By Ian Hutchinson Web Editor in Chief 13 November 2017

How does the designation of an “enemy combatant” work?

The term that was applied specifically to Guantanamo detainees was “unlawful enemy combatants.” It was important to draw a distinction between “prisoners of war” and “unlawful enemy combatants” at Guantanamo because of the Geneva Conventions, which, by the way, we led the effort to enact after World War II in order to create a bright-line between combatants and non-combatants. The objective was to shield non-combatants – the civilian population – from the effects of warfare. So basically you’re creating a dividing line between soldiers and civilians; that was the rationale behind Geneva. And with those distinctions come certain rights and responsibilities. So, again, the goal was to protect non-combatants from the effects of war; if you’re a non-combatant, then you’re supposed to be in protected status, in other words you can’t be deliberately targeted in the course of an armed conflict.

Can a U.S. citizen be designated an “enemy unlawful combatant?”
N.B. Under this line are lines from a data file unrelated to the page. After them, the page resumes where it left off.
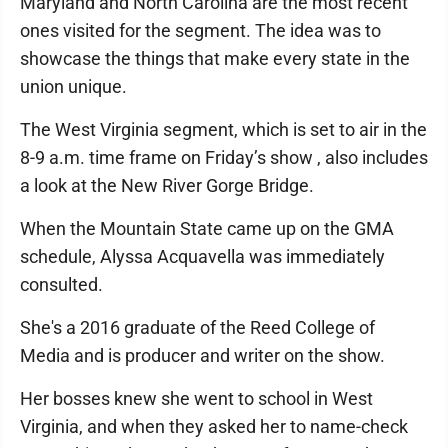
Maryland and North Carolina are the most recent
ones visited for the segment. The idea was to
showcase the things that make every state in the
union unique.
The West Virginia segment, which is set to air in the
8-9 a.m. time frame on Friday’s show , also includes
a look at the New River Gorge Bridge.
When the Mountain State came up on the GMA
schedule, Alyssa Acquavella was immediately
consulted.
She's a 2016 graduate of the Reed College of
Media and is producer and writer on the show.
Her bosses knew she went to school in West
Virginia, and when they asked her to name-check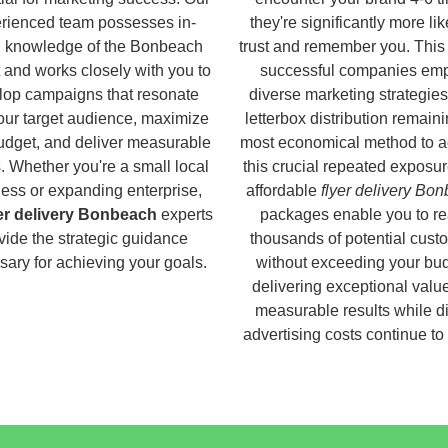
rienced team possesses in-
they're significantly more lik
 knowledge of the Bonbeach
trust and remember you. This
 and works closely with you to
successful companies em
lop campaigns that resonate
diverse marketing strategies
our target audience, maximize
letterbox distribution remaini
udget, and deliver measurable
most economical method to a
s. Whether you're a small local
this crucial repeated exposur
ess or expanding enterprise,
affordable
flyer delivery Bo
yer delivery Bonbeach
experts
packages enable you to r
vide the strategic guidance
thousands of potential cust
ary for achieving your goals.
without exceeding your bud
delivering exceptional valu
measurable results while di
advertising costs continue to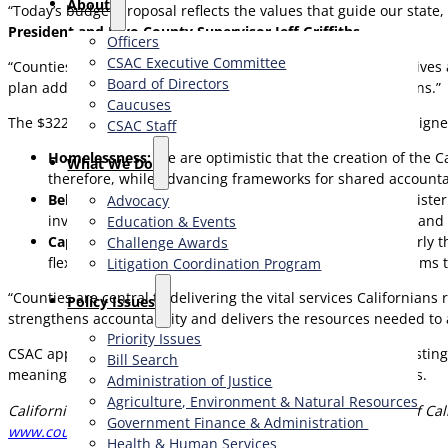
About
“Today’s budget proposal reflects the values that guide our state,
President and Inyo County Supervisor Jeff Griffiths
.
Officers
CSAC Executive Committee
“Counties are on the frontlines, working tirelessly to protect live
Board of Directors
plan addresses both immediate needs and long-term solutions.”
Caucuses
The $322.2 billion budget proposal highlights critical areas align
CSAC Staff
Homelessness:
We are optimistic that the creation of the 
What We Do
therefore, while advancing frameworks for shared accountabil
Behavioral Health:
Counties are responsible for administerin
Advocacy
investments to implement Proposition 1, the CARE Act, and c
Education & Events
Cap-and-Trade:
The Cap-and-Trade program, particularly the
Challenge Awards
flexibility would be critical to support innovative program
Litigation Coordination Program
“Counties are central to delivering the vital services Californians 
​Policy Issues​
strengthens accountability and delivers the resources needed to 
Priority Issues
CSAC appreciates the proposal’s emphasis on supporting existin
Bill Search
meaningful outcomes across California’s diverse communities.
Administration of Justice
Agriculture, Environment & Natural Resources
California State Association of Counties (CSAC) is the voice of Cali
Government Finance & Administration
www.counties.org
Health & Human Services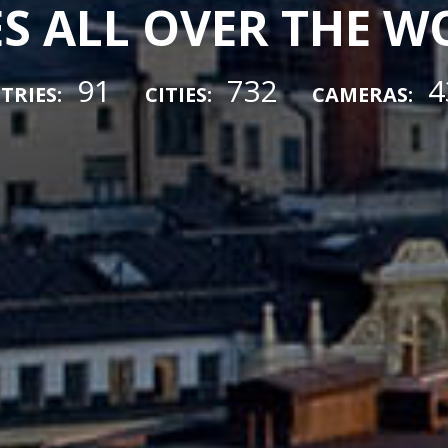
ES ALL OVER THE 
91
732
4
TRIES:
CITIES:
CAMERAS: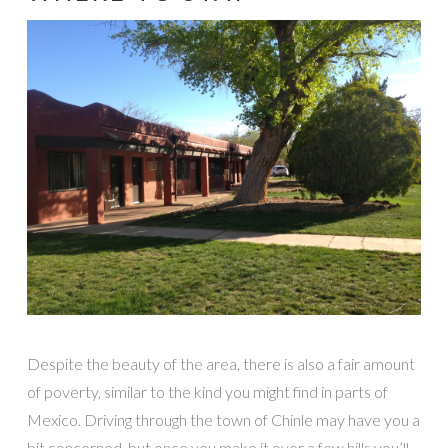
Despite the beauty of the area, there is also a fair amount
of poverty, similar to the kind you might find in parts of
Mexico. Driving through the town of Chinle may have you a
bit concerned, but once you make it over a few hills you’ll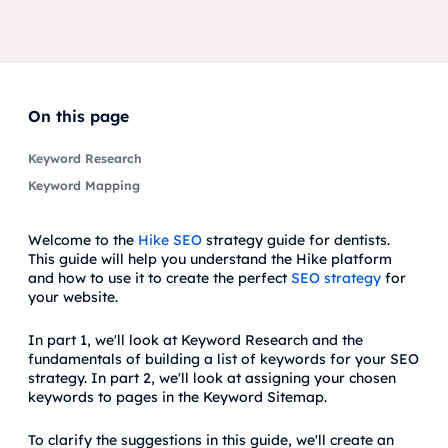
On this page
Keyword Research
Keyword Mapping
Welcome to the
Hike SEO
strategy guide for dentists.
This guide will help you understand the Hike platform
and how to use it to create the perfect
SEO strategy
for
your website.
In part 1, we'll look at Keyword Research and the
fundamentals of building a list of keywords for your SEO
strategy. In part 2, we'll look at assigning your chosen
keywords to pages in the Keyword Sitemap.
To clarify the suggestions in this guide, we'll create an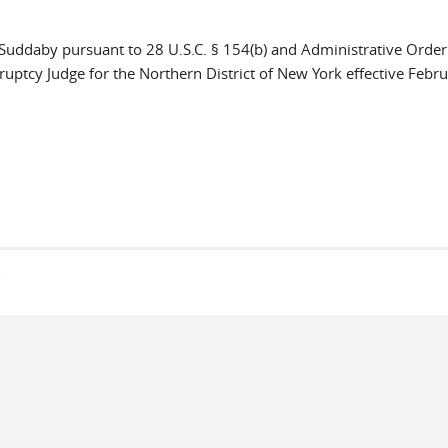
e Suddaby pursuant to 28 U.S.C. § 154(b) and Administrative Orde
ptcy Judge for the Northern District of New York effective Febru
s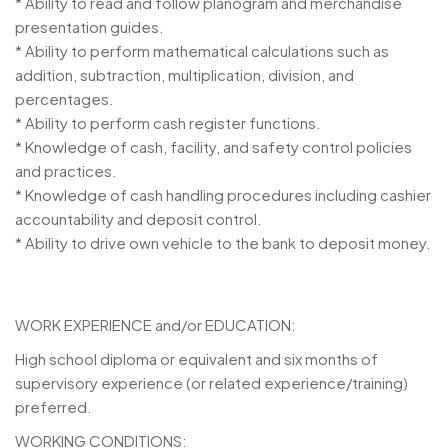
* Ability to read and follow planogram and merchandise
presentation guides.
* Ability to perform mathematical calculations such as
addition, subtraction, multiplication, division, and
percentages.
* Ability to perform cash register functions.
* Knowledge of cash, facility, and safety control policies
and practices.
* Knowledge of cash handling procedures including cashier
accountability and deposit control.
* Ability to drive own vehicle to the bank to deposit money.
WORK EXPERIENCE and/or EDUCATION:
High school diploma or equivalent and six months of
supervisory experience (or related experience/training)
preferred.
WORKING CONDITIONS: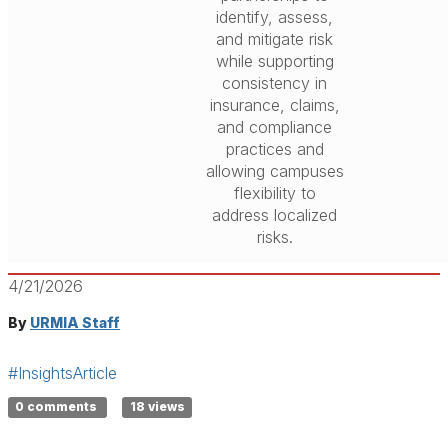
identify, assess,
and mitigate risk
while supporting
consistency in
insurance, claims,
and compliance
practices and
allowing campuses
flexibility to
address localized
risks.
4/21/2026
By
URMIA Staff
#InsightsArticle
0 comments
18 views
The term “unlawful enemy combatant” didn’t exist prior to 9/11. Look at the Geneva Conventions and you won’t find that term anywhere. The term was created by the Bush Administration in order to avoid the rights and responsibilities that come with prisoner of war status; again, a product of the combatant/non-combatant distinction that the Geneva Conventions draw. So the term “unlawful enemy combatant” was purely a creation of the Bush Administration to avoid the law. If you look back to when the Supreme Court struck down the military commissions that President Bush authorized in November of 2001, the Court said that the president does not have that unilateral authority to create them and that if he wanted to pursue that route it required the cooperation of Congress. So in September of 2006, Congress passed the Military Commissions Act of 2006. In the Act, it defines who’s subject to prosecution in a military commission and it’s limited to alien unlawful enemy combatants, which expressly precludes a U.S. citizen from being prosecuted in a military commission. A more complicated question would be, more recently, the guy that was involved in the incident in New York City.

Does just the term “unlawful enemy combatant” have legal status under the Military Commissions Act of 2006 or 2009?

They changed the terminology in the Military Commissions Act of 2009 and now the distinction is between a “privileged enemy belligerent” and an “unprivileged enemy belligerent.” A privileged belligerent would be someone who’s operating within the confines of the law of war, within the Geneva Conventions. So a soldier would be a privileged belligerent. For example, again going back to the Iraq War, a U.S. soldier on the battlefield shoots and kills a member of the enemy force, an Iraqi soldier. Normally if you deliberately point a gun at someone and pull the trigger and kill them, that’s called murder, which would be intentionally taking the life of another human being. But under the law of war, if you’re operating within its limits and the person that you point the gun at and pull the trigger is not in protected status, then you’re considered a privileged belligerent and what normally would be considered a criminal act, murder, is not a crime.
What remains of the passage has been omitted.